THE LION KING (2019)

25 komentar
The Lion King adalah korban pilihan artistik Disney yang bertujuan memanfaatkan kesuksesan live action remake mereka. Dibuat dalam format fotorealistik, Jon Favreu (Iron Man, The Jungle Book) beserta tim sudah mengerahkan kemampuan terbaik, tapi biar bagaimanapun, pendekatan realistis pada dasarnya memang kurang cocok membungkus kisah si raja rimba.

Mungkin anda sudah mendengar kritik terhadap minimnya ekspresi wajah para hewan di sini. Tidak sepenuhnya benar, sebab bila diperhatikan lebih teliti, di balik tampilan fisik mereka yang digarap luar biasa detail hingga ke tekstur terkecil, dapat ditemukan gurat-gurat wajah humanis meski tidak dalam bentuk ekspresi besar, yang mana cocok bagi karakter macam Sarabi (Alfre Woodard), tapi tidak untuk Mufasa (James Earl Jones), Scar (Chiwetel Ejiofor), apalagi Zazu  (John Oliver).

Bayangkan tengah menonton animasi aslinya, diisi plot serta adegan serupa, hanya saja pengemasannya menekankan realisme. Artinya, kita takkan melihat Scar menelan Zazu, atau sekuen musikal I Just Can’t Wait to Be King yang komikal nan berwarna. Patut disayangkan, namun gantinya, keagungan alam bisa dirasakan, sebagaimana di adegan pembuka saat hewan-hewan penghuni Pride Lands menyambut kelahiran Simba (Donald Glover menyuarakan Simba dewasa,  JD McCrary meyuarakan Simba kecil). Rafiki (John Kani) mengangkat si bayi singa, sementara awan memberi jalan bagi semburat cahaya matahari yang menimbulkan kesan surgawi.

Desain Simba kecil bakal membuat teriakan “Oooh” dan ”Aaaw” sering keluar dari mulut penonton, tapi ketika kelucuan Simba berhasil mencuri hati, tidak demikian soal hubungannya dan sang ayah.

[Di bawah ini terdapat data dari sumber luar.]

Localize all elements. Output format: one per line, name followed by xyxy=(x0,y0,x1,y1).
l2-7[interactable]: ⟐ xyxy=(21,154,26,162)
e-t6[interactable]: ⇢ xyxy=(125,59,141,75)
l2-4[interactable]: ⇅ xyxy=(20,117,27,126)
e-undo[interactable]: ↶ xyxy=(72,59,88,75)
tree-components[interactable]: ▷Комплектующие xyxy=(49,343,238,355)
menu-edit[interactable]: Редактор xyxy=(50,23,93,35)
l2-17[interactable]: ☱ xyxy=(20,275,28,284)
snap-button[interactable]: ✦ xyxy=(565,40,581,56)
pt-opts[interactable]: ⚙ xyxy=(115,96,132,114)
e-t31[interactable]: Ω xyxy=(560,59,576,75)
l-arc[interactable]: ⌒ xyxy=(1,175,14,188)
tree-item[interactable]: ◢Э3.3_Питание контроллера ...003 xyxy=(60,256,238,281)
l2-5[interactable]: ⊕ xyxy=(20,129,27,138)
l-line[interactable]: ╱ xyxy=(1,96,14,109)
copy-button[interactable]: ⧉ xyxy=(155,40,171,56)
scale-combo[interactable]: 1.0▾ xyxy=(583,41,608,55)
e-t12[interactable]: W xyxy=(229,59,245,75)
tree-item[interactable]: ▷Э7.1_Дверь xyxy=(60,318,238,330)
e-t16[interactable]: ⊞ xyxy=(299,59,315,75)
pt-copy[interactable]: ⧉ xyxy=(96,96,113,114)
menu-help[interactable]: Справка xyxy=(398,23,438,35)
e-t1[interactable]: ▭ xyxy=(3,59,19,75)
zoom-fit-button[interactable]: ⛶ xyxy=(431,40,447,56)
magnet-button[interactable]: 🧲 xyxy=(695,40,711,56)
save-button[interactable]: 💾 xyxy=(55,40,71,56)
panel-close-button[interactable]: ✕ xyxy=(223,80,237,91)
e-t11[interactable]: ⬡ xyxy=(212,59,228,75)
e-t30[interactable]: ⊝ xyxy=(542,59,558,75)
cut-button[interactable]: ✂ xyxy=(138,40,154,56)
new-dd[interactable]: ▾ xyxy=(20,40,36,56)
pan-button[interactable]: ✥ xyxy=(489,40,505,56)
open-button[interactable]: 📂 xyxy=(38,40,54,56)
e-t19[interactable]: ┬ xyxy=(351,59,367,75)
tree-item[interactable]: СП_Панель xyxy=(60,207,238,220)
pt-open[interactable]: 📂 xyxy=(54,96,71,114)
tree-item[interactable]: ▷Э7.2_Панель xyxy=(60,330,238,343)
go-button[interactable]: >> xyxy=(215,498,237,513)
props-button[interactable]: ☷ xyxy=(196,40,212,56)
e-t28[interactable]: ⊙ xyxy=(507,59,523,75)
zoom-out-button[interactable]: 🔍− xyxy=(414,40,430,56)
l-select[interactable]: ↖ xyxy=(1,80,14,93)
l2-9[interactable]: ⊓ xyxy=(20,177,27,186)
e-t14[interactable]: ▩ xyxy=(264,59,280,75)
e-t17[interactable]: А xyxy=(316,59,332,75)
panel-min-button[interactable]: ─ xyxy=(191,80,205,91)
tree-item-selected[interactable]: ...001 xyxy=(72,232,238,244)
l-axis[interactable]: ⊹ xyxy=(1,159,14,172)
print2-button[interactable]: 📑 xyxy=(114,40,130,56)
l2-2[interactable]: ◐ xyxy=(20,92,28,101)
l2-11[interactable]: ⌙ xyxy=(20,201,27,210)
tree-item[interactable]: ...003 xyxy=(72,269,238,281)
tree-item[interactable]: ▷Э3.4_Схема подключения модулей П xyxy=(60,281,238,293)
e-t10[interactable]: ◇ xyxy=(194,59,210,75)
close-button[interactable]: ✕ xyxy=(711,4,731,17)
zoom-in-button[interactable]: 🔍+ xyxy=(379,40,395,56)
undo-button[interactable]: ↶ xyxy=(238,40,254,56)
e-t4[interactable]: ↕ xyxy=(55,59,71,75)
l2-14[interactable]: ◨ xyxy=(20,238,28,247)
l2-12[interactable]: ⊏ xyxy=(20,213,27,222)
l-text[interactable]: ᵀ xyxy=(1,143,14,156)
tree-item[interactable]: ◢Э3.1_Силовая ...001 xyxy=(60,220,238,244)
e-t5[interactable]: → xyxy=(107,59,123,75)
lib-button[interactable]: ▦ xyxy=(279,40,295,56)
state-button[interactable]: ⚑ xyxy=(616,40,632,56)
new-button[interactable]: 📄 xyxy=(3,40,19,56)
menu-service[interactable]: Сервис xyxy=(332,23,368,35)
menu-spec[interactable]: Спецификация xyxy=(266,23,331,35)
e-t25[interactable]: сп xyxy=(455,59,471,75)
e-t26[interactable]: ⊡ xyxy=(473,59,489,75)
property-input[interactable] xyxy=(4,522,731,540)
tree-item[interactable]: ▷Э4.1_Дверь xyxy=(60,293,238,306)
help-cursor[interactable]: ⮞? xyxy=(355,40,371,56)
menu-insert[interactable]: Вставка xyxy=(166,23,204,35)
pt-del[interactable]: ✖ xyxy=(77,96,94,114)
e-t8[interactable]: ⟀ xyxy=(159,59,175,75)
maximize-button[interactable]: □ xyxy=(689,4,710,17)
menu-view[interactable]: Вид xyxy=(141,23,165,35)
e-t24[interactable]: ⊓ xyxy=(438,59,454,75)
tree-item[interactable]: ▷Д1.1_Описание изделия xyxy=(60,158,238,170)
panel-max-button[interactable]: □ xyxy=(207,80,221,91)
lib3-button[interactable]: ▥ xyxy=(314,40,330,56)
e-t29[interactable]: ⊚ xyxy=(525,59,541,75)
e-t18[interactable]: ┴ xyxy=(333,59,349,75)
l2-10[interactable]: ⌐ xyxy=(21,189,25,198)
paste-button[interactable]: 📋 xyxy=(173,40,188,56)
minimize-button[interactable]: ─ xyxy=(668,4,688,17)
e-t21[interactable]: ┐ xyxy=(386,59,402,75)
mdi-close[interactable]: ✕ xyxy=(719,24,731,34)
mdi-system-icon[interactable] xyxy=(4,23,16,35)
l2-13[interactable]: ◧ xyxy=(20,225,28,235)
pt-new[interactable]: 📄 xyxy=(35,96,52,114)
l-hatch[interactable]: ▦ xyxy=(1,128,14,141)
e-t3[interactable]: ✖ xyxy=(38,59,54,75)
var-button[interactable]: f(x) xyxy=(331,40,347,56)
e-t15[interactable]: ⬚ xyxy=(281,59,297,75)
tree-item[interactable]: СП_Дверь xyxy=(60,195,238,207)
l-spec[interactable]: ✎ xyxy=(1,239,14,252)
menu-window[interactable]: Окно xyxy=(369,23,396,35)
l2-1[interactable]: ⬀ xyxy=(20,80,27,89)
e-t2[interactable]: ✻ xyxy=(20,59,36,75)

Mufasa merupakan sosok pemimpin berwibawa, sehingga menciptakan ekspresinya pun jadi pekerjaan rumit. Walau James Earl Jones tanpa cela, sang raja bak tanpa nyawa akibat wajah yang kurang menyatu dengan suara.

Berikutnya, anda tahu apa yang akan terjadi. Berniat membuktikan kepantasan dan keberaniannya selaku calon raja, Simba mengajak Nala (BeyoncΓ© Knowles-Carter menyuarakan Nala dewasa, Shahadi Wright Joseph menjadi Nala kecil) daerah terlarang berupa kuburan gajah, yang rupanya menjadi sarang hyena. Itulah awal tragedi kala Scar, yang sejak lama berambisi bertahta, membunuh Mufasa yang juga kakaknya, lalu menimpakan kesalahan kepada Simba. Ketakutan, ia menuruti perintah pamannya agar pergi dari Pride Lands.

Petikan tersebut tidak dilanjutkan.